[[ Records to process, beginning ]]

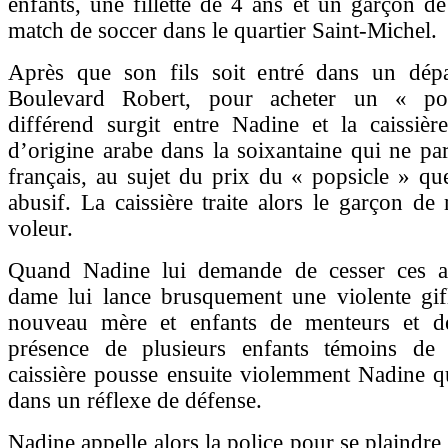
enfants, une fillette de 4 ans et un garçon d
match de soccer dans le quartier Saint-Michel.
Après que son fils soit entré dans un dép
Boulevard Robert, pour acheter un « po
différend surgit entre Nadine et la caissiè
d’origine arabe dans la soixantaine qui ne par
français, au sujet du prix du « popsicle » q
abusif. La caissière traite alors le garçon de
voleur.
Quand Nadine lui demande de cesser ces ac
dame lui lance brusquement une violente gifl
nouveau mère et enfants de menteurs et d
présence de plusieurs enfants témoins de
caissière pousse ensuite violemment Nadine q
dans un réflexe de défense.
Nadine appelle alors la police pour se plaindre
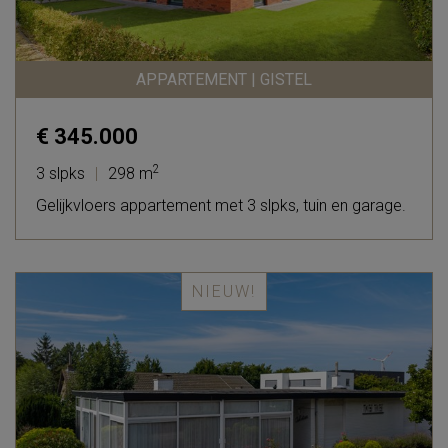
APPARTEMENT | GISTEL
€ 345.000
2
3 slpks
|
298 m
Gelijkvloers appartement met 3 slpks, tuin en garage.
NIEUW!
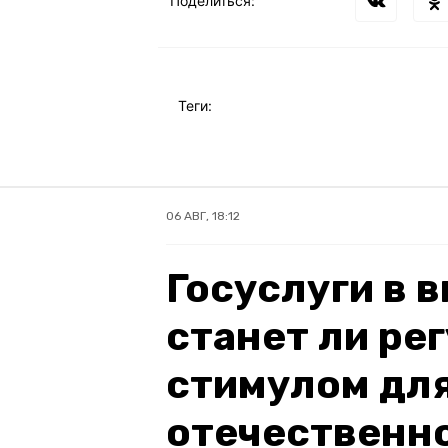
Поделиться:
Теги:
06 АВГ, 18:12
Госуслуги в 
станет ли ре
стимулом для
отечественн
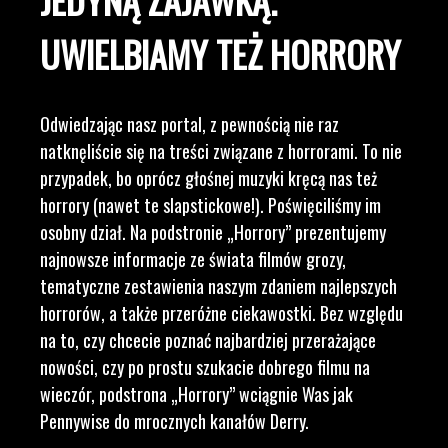
UWIELBIAMY TEŻ HORRORY
Odwiedzając nasz portal, z pewnością nie raz
natknęliście się na treści związane z horrorami. To nie
przypadek, bo oprócz głośnej muzyki kręcą nas też
horrory (nawet te slapstickowe!). Poświęciliśmy im
osobny dział. Na podstronie „Horrory” prezentujemy
najnowsze informacje ze świata filmów grozy,
tematyczne zestawienia naszym zdaniem najlepszych
horrorów, a także przeróżne ciekawostki. Bez względu
na to, czy chcecie poznać najbardziej przerażające
nowości, czy po prostu szukacie dobrego filmu na
wieczór, podstrona „Horrory” wciągnie Was jak
Pennywise do mrocznych kanałów Derry.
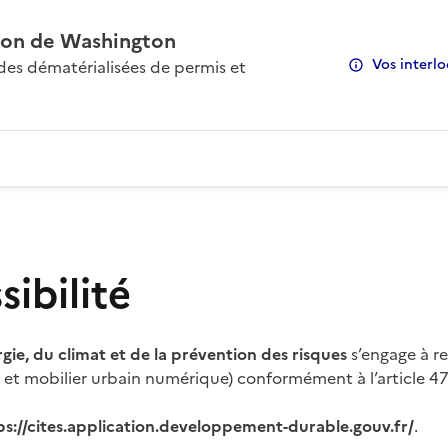
on de Washington
Vos interlo
s dématérialisées de permis et
ibilité
rgie, du climat et de la prévention des risques
s’engage à re
s et mobilier urbain numérique) conformément à l’article 47 
ps://cites.application.developpement-durable.gouv.fr/
.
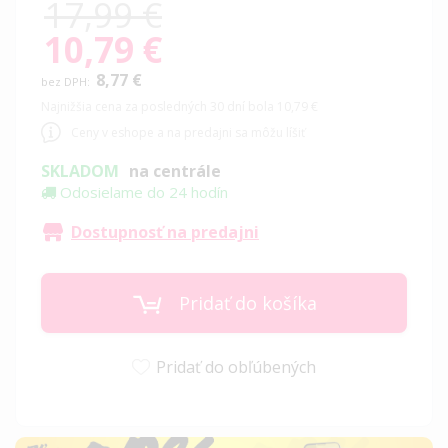
17,99 €
10,79 €
Special
Price
8,77 €
Najnižšia cena za posledných 30 dní bola 10,79 €
Ceny v eshope a na predajni sa môžu líšiť
SKLADOM
na centrále
Odosielame do 24 hodín
Dostupnosť na predajni
Pridať do košíka
Pridať do obľúbených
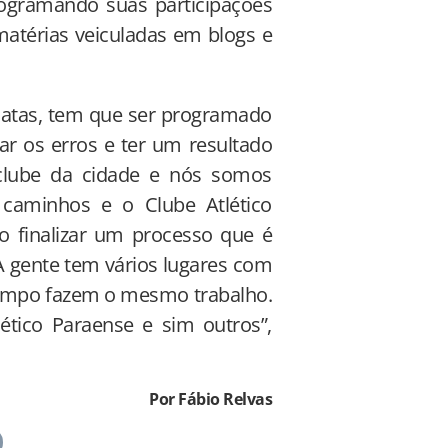
ogramando suas participações
matérias veiculadas em blogs e
diatas, tem que ser programado
ar os erros e ter um resultado
clube da cidade e nós somos
aminhos e o Clube Atlético
o finalizar um processo que é
A gente tem vários lugares com
tempo fazem o mesmo trabalho.
ético Paraense e sim outros”,
Por Fábio Relvas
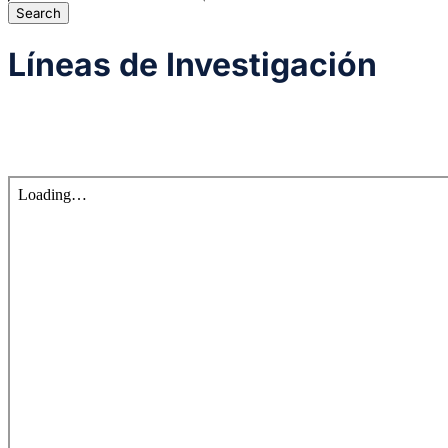
Líneas de Investigación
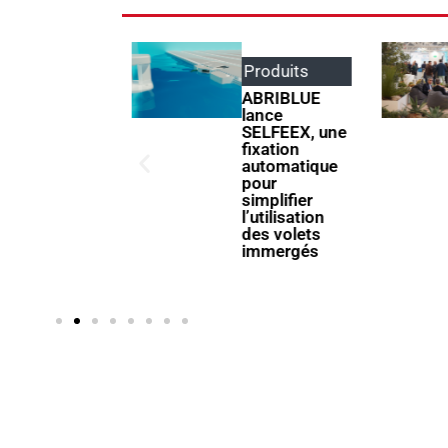
Événements
,
Produits
Produits
ABRIBLUE
lance
Poolstar
SELFEEX, une
quipe le
fixation
Centre
automatique
Aquatique
pour
Olympique
simplifier
avec ses
l’utilisation
pompes à
des volets
chaleur
immergés
Poolex
MegaLine Fi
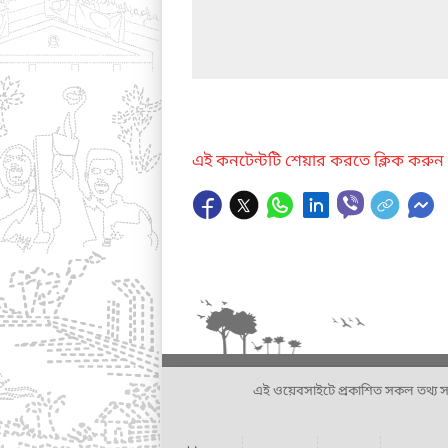
এই কনটেন্টটি শেয়ার করতে ক্লিক করুন
এই ওয়েবসাইটে প্রকাশিত সকল তথ্য সংশ্লি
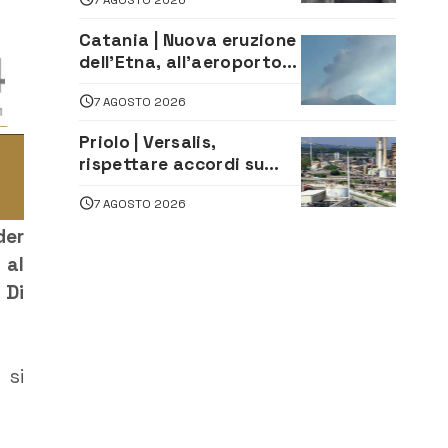
Catania | Nuova eruzione
dell’Etna, all’aeroporto
Bellini voli in arrivo
7 AGOSTO 2026
dirottati
Priolo | Versalis,
rispettare accordi su
salvaguardia dei posti di
7 AGOSTO 2026
lavoro. Il sindaco scrive
alla società
der
 al
 Di
 si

[[ Records to process, end ]]

(What you have to do): In the entries above, find each line with the string "dans" and copy it.

(Task response):
match de soccer dans le quartier Saint-Michel.
Après que son fils soit entré dans un dép
d’origine arabe dans la soixantaine qui ne par
dans un réflexe de défense.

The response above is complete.